> [Task goal]:
The word "South" occurs in some of the lines below; copy each of those lines.

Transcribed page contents
*** Begin section ***
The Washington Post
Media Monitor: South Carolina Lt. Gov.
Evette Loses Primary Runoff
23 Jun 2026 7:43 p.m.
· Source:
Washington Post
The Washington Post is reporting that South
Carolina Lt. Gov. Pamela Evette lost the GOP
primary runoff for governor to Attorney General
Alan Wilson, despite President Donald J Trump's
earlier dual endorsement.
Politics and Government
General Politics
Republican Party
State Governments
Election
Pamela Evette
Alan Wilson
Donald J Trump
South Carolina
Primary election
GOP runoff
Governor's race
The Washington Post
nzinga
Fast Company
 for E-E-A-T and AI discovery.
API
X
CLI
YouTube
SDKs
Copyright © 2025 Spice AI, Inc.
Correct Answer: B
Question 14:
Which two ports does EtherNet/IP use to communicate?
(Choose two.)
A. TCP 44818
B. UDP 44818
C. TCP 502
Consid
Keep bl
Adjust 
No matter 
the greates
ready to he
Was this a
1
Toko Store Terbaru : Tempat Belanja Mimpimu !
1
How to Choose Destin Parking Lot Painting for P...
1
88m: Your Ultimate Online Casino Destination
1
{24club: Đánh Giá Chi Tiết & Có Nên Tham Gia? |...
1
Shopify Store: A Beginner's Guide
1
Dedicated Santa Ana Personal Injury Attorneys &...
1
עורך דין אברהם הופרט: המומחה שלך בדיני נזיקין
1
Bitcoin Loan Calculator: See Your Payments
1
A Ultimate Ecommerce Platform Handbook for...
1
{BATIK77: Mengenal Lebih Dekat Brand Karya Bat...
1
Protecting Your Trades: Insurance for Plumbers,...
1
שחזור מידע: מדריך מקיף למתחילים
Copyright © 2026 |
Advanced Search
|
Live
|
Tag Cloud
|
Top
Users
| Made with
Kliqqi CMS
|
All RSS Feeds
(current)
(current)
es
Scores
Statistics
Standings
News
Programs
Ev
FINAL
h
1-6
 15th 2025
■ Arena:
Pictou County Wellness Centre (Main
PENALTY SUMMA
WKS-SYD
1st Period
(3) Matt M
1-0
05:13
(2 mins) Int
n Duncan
*** End section ***
*** Begin section ***
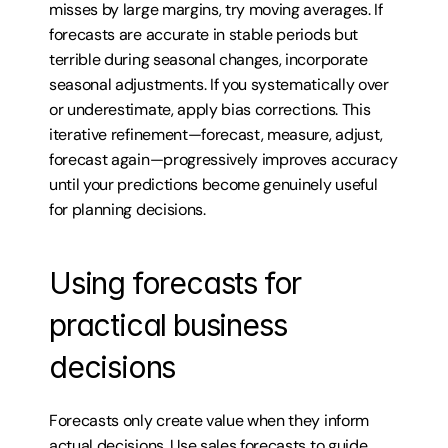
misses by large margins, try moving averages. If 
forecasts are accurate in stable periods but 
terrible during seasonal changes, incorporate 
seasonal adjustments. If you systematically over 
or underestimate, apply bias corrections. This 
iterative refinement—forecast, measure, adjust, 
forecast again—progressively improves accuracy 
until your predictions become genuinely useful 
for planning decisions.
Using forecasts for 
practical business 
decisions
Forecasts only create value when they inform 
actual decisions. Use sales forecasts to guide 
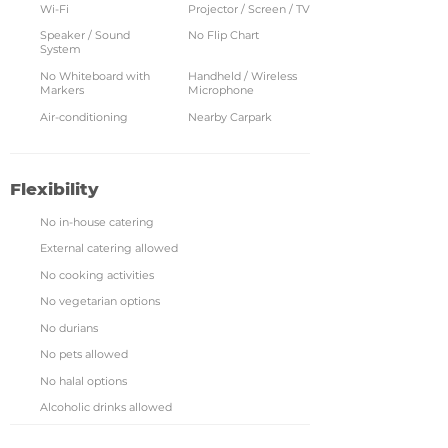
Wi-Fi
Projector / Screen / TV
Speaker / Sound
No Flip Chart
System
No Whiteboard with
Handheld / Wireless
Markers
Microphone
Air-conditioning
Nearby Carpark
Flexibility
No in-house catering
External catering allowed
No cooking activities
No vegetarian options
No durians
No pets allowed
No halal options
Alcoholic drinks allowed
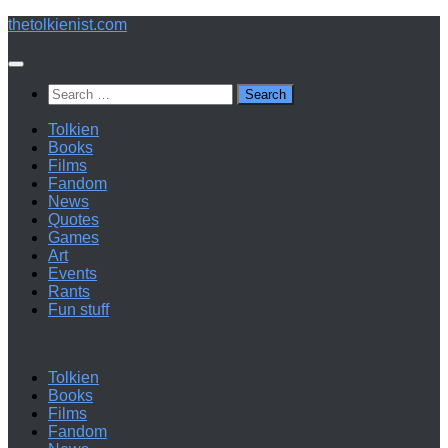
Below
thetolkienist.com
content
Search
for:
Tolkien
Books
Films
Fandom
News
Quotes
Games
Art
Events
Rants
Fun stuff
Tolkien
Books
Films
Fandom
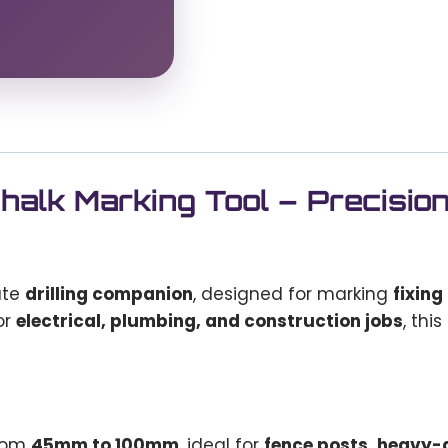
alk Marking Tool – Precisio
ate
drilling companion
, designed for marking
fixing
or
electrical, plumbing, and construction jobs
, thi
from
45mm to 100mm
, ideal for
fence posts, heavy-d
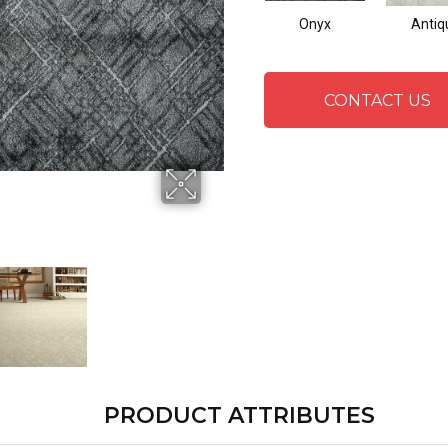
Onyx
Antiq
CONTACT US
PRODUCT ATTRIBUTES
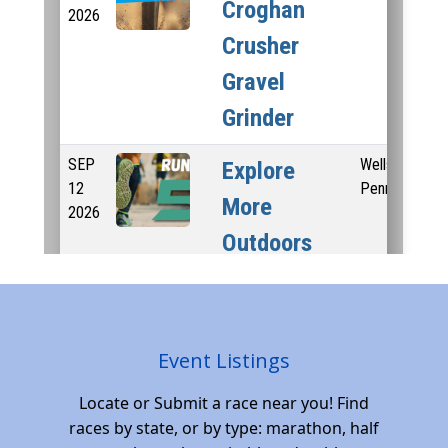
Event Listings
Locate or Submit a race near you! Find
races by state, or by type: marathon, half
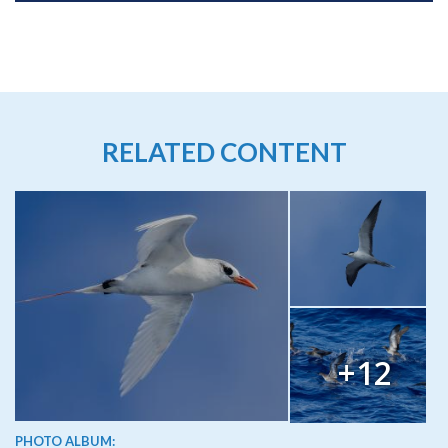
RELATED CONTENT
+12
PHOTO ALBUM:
*** End section ***
> [Solution to this problem]:
Media Monitor: South Carolina Lt. Gov.
The Washington Post is reporting that South
South Carolina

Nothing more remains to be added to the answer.